30 octobre 2018

Juges étrangers: comprendre les enjeux, troisième partie

Plus que quelques semaines avant un vote décisif pour l'avenir de la Suisse. Le premier volet expliquait le contexte de l'initiative "Le droit suisse au lieu des juges étrangers (initiative d'autodétermination)" ; le deuxième volet les motivations réelles des adversaires du texte ; et celui-ci décrit les conséquences qui surviendront le 25 novembre.

Il y a trois ans, lors du lancement de la collecte de signature pour l'initiative d'autodétermination, je qualifiais celle-ci de "dernière initiative" - une ultime tentative de restaurer la charpente vermoulue de la Constitution de 1848, trahie de plus en plus ouvertement par les représentants du peuple qui, dit-on, prêteraient serment sur elle au début de leur mandat.

La bataille est aussi désespérée que mal engagée.
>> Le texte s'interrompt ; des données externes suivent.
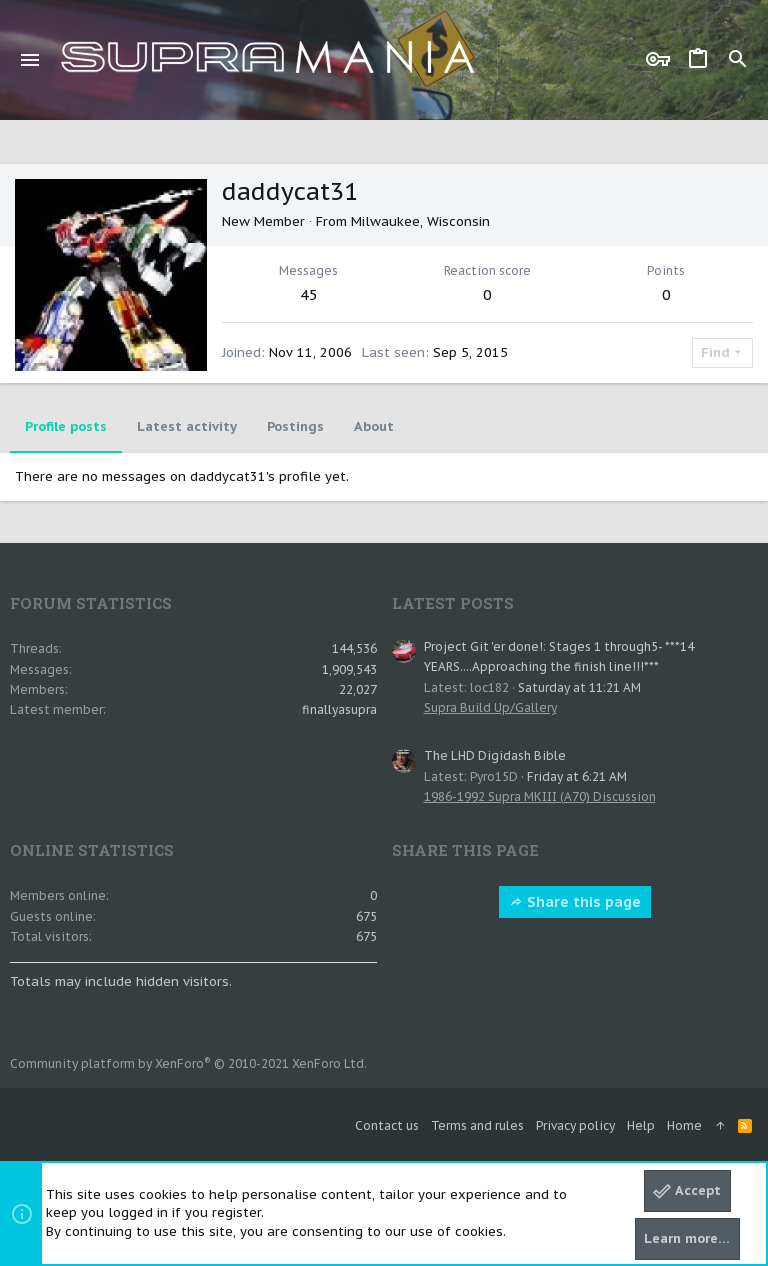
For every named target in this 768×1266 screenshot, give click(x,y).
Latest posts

Le peuple helvétique, hébété et abruti par la propagande (et encore, je n'évoque même pas les innombrables Suisses qui ne se donnent même pas la peine de voter) subit en permanence les adversaires de l'initiative qui prétendent que ce texte "nuirait aux droits humains" ou "obligerait à rompre des centaines de traités internationaux" - des absurdités enfilées comme des perles mais qui deviennent vérités à force d'être martelées sans la moindre contradiction.

Le nœud du problème est pourtant d'une simplicité extrême: cette initiative, ce vote, toute cette lourde mécanique démocratique ne sert en fin de compte qu'à renverser un jugement du Tribunal Fédéral de 2012, qui utilisa l'argument du "droit international" pour refuser de mettre en œuvre la réforme constitutionnelle du renvoi des criminels étrangers.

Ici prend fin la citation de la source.